On the other hand, Mom’s steady pie making kept me scared of pie until I was in my thirties and my sister posted this recipe (now, I’ve been lucky to watch Cassoulet’s own pie lady, Lisa McNamara, bake apple pie in my kitchen, so I’ve picked up a couple new tips). Easy as pie? I believe it.
Homemade jam (and jelly, and marmalade, and chutney) was always part of my childhood, too, and everyone made it: Dad, Mom, my grandfather and grandmother. Everyone but me. It seemed complicated; it seemed like cooking the equipment (jars, rings, lids) was more important than the food. Even as an adult, and despite the assurances of our jam-making contributor Elizabeth Crane and others, I was scared of screwing it up and poisoning my family. Investing $6 for a jar of farmer’s market jam seemed like wise insurance against botulism.
Until finally, last Sunday, we went strawberry picking. We’ve gone with a group of families every spring for years, but somehow this year the combination of abundant plants and kids old enough to pick more than they eat resulted in more berries than we could reasonably eat on our week’s breakfast cereal, bake into pie, and churn into ice cream.
So I made jam.
I made this recipe, from Sunset Magazine.

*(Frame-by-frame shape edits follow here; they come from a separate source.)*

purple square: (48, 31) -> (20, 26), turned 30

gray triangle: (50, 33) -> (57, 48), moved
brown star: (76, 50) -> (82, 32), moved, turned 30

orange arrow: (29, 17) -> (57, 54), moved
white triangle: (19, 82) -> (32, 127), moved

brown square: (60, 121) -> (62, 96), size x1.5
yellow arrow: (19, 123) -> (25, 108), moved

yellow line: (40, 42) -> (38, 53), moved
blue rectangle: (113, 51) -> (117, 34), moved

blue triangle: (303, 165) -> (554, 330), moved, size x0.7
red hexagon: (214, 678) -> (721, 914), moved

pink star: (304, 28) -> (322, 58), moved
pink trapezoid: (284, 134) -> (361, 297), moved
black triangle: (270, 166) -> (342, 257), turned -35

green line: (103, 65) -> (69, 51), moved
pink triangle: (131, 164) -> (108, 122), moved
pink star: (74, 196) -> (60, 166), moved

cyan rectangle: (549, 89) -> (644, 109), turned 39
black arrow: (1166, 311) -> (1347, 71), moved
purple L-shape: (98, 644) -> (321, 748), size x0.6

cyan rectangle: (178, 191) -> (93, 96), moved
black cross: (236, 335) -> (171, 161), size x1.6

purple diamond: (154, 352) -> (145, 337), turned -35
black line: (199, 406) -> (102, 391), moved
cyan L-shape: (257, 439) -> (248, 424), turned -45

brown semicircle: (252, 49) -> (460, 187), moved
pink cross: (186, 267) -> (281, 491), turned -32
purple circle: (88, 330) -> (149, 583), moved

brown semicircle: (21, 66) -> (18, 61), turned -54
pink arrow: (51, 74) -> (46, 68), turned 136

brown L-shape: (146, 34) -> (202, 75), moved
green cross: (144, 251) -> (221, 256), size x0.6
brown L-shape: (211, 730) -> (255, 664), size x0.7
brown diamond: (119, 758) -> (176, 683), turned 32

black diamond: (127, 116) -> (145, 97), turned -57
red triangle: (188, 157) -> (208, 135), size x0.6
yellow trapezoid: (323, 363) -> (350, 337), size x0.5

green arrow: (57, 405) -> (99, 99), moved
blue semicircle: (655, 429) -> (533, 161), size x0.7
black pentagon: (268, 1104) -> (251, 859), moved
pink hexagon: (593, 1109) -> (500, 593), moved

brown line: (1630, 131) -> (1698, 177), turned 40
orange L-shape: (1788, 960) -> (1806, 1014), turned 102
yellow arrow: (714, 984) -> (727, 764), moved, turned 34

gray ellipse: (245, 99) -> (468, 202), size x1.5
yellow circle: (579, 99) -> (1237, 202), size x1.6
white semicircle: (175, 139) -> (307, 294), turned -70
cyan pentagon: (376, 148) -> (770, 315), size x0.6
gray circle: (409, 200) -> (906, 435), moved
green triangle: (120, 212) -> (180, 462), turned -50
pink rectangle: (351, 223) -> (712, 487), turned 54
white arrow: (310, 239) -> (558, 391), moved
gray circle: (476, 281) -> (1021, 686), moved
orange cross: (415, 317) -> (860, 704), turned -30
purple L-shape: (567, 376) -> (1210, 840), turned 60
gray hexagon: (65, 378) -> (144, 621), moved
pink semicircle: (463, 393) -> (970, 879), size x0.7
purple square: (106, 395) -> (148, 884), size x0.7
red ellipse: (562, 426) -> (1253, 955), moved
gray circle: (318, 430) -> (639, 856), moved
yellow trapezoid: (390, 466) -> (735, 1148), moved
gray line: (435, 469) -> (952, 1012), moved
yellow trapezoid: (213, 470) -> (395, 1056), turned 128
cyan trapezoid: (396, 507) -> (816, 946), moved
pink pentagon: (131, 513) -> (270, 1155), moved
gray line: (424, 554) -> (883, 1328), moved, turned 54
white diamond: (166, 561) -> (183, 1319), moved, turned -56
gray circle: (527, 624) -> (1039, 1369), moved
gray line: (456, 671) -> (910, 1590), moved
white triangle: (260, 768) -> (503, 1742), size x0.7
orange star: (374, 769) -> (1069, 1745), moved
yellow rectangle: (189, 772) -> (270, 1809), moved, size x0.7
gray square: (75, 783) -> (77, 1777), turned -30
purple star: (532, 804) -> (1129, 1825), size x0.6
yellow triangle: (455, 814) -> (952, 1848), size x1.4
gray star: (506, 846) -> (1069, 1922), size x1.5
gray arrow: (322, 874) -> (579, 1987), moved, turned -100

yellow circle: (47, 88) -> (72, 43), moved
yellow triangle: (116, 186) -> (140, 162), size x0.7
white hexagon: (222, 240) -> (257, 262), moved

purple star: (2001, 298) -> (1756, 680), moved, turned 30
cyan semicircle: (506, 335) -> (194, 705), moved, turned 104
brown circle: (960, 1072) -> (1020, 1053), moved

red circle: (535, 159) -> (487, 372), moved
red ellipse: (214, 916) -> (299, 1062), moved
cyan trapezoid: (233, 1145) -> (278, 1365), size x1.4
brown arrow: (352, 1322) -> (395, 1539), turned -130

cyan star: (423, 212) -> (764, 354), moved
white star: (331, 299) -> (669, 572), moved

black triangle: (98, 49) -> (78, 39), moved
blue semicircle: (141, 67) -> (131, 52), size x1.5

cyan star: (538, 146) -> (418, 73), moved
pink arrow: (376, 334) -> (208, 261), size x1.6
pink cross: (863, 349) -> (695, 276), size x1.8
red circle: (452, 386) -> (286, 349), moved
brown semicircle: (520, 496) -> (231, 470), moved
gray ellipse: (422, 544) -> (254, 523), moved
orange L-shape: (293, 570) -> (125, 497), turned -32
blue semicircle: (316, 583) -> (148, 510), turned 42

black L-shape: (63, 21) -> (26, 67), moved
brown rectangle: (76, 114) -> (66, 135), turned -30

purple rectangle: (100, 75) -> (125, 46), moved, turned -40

I didn’t stop to think about it too much, and I didn’t worry about sealing the jars; we’ll just eat it — on toast and spooned into yogurt and baked into muffins and tarts — before the month is out. But before then, I may need to make another batch, and can it properly, so that when winter comes and we’re cranky with the dark and rain, we can taste this perfect summer flavor again.
PS: that whole, quartered, lemon that you put in the jam cooks into the most delicious piece of strawberry-glazed lemon candy. That alone is worth the small effort of this recipe.